Performance Tuning Guide

How to make your local coding assistant faster.

Quick Performance Comparison

Model	Quantization	Size	Speed (tokens/sec)	Quality	Best For
qwen2.5-coder-7b	Q4_K_M	4GB	5-15	Excellent	Best quality, slower
qwen2.5-coder-3b	Q4_K_M	2GB	15-30	Very Good	Recommended - fast & good
qwen2.5-coder-7b	Q3_K_M	3GB	8-20	Good	Faster, lower quality
deepseek-coder-6.7b	Q4_K_M	4GB	6-16	Excellent	Alternative to Qwen
codellama-7b	Q4_K_M	4GB	5-15	Very Good	Good at following instructions

Speed tested on i7-8665U (8 threads, 31GB RAM).

Where to Adjust Parameters

All configuration is in one file: config.sh

nano ~/PycharmProjects/coding-assistant/config.sh

After any change, restart the server: Ctrl+C then ./server.sh

Parameter Guide

1. ACTIVE_MODEL (Biggest Impact)

What it does: Selects which model to use.

Location: config.sh line 11

ACTIVE_MODEL="qwen2.5-coder-7b"

Available options:

# Fastest (Recommended for speed)
ACTIVE_MODEL="qwen2.5-coder-3b"

# Best quality (Default)
ACTIVE_MODEL="qwen2.5-coder-7b"

# Alternative models
ACTIVE_MODEL="deepseek-coder-6.7b"
ACTIVE_MODEL="codellama-7b"

To try a different model:

# 1. Download it first
./download-model.sh qwen2.5-coder-3b

# 2. Edit config.sh
nano config.sh
# Change ACTIVE_MODEL="qwen2.5-coder-3b"

# 3. Restart
./server.sh

2. N_THREADS (CPU Usage)

What it does: How many CPU threads to use for generation.
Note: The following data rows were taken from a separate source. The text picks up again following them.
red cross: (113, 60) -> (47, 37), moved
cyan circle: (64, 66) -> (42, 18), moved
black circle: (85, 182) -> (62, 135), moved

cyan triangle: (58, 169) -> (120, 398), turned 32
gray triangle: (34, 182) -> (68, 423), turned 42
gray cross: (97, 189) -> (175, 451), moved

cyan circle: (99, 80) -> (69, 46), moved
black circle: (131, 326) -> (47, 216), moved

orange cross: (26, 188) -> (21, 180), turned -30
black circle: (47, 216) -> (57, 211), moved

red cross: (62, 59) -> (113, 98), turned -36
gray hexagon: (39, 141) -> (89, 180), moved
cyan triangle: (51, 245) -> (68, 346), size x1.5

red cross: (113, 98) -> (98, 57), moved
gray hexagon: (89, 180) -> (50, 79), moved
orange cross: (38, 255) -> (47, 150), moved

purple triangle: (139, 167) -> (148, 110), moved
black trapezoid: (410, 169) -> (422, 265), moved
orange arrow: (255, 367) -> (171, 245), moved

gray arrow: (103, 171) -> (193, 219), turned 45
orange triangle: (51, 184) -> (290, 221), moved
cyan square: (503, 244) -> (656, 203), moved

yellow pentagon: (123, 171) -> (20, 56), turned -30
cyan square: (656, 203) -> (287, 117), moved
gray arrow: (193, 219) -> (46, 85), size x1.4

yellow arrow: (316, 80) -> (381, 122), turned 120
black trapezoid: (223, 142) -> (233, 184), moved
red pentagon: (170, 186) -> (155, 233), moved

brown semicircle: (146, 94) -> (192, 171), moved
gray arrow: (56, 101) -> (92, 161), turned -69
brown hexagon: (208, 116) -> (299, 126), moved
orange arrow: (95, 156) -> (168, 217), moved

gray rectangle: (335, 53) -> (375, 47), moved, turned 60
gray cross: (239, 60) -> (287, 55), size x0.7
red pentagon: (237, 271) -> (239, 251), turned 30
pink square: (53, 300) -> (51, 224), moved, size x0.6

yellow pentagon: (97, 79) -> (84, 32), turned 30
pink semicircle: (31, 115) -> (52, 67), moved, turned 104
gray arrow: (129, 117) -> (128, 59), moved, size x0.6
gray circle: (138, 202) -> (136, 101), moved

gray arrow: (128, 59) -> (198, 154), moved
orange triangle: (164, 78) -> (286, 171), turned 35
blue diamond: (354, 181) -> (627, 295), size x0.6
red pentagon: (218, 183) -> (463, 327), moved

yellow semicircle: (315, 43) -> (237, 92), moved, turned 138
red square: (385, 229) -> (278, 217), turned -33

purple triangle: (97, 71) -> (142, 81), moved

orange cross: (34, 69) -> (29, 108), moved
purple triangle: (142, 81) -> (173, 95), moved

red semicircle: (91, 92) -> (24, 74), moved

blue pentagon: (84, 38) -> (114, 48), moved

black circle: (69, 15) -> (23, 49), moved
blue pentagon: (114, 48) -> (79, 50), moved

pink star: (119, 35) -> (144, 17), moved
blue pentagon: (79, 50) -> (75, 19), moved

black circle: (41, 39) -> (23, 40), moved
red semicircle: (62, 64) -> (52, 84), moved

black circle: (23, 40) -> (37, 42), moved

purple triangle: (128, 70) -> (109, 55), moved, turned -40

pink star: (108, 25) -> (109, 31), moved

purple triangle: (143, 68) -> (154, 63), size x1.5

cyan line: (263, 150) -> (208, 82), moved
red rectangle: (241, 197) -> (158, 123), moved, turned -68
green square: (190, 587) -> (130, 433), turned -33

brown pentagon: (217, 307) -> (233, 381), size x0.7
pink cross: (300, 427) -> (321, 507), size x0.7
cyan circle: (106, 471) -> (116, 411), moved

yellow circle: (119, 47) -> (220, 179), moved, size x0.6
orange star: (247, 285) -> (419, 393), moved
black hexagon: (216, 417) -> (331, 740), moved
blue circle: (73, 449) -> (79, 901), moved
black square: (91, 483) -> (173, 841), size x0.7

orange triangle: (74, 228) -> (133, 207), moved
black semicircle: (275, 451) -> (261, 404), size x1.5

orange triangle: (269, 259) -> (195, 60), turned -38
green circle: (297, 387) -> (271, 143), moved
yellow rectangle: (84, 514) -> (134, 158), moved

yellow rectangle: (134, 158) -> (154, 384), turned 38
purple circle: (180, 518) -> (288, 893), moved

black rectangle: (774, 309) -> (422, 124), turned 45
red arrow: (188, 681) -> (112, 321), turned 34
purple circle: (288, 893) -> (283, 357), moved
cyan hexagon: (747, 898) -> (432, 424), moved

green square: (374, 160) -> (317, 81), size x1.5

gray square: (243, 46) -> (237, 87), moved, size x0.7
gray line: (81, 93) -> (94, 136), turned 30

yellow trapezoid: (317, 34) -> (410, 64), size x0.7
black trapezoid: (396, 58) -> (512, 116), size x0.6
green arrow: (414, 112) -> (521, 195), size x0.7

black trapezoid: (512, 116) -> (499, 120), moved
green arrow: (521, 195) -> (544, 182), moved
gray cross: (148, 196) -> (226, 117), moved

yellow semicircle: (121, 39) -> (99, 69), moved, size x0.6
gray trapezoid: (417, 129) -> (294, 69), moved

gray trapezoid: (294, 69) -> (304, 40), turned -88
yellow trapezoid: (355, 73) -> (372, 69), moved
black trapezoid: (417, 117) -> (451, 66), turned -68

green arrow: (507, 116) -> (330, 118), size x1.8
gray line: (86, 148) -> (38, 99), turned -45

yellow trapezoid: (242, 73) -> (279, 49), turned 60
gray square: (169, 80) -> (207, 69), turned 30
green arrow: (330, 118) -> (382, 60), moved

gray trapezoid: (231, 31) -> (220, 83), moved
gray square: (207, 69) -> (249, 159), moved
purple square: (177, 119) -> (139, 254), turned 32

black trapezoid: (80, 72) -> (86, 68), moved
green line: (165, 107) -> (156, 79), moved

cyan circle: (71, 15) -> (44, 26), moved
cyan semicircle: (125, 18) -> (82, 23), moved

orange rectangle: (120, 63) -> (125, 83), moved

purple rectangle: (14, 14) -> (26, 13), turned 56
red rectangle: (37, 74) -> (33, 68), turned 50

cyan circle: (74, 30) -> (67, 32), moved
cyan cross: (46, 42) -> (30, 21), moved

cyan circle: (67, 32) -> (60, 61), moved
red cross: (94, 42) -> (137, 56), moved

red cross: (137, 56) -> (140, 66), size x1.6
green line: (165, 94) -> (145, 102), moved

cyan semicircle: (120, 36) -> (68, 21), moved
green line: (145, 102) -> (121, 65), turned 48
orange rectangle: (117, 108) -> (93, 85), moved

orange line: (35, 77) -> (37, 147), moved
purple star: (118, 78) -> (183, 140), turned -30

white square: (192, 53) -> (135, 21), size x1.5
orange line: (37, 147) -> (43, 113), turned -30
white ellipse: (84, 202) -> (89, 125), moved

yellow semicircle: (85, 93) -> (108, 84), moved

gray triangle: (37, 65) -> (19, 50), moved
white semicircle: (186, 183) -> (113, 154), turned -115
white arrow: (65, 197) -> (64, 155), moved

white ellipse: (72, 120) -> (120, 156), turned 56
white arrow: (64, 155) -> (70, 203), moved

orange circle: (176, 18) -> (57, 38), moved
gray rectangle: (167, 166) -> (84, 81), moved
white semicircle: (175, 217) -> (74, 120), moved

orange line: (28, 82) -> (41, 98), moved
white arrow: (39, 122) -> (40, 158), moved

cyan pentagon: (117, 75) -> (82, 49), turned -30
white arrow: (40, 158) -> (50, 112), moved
Location: config.sh line 14

N_THREADS=7

Options:

N_THREADS=7   # Default - leaves 1 thread for system
N_THREADS=8   # Max - use all threads (may slow down system)
N_THREADS=6   # Conservative - keeps system more responsive
N_THREADS=4   # Light usage - for background running

Rule of thumb: Your CPU has 8 threads. Use 7 for best performance, or less if you need system responsiveness.

3. CONTEXT_SIZE (Memory & Speed)

What it does: How much conversation history the model remembers.

Location: config.sh line 15

CONTEXT_SIZE=8192

Options:

CONTEXT_SIZE=8192   # Default - full context, slower
CONTEXT_SIZE=4096   # Half - faster, still good for most tasks
CONTEXT_SIZE=2048   # Quarter - fastest, limited context
CONTEXT_SIZE=16384  # Double - very slow, only for long conversations

Impact:

Larger = slower processing, more RAM, better long conversations
Smaller = faster, less RAM, might forget earlier context

Recommendation: Start with 4096 for speed, increase if you need longer context.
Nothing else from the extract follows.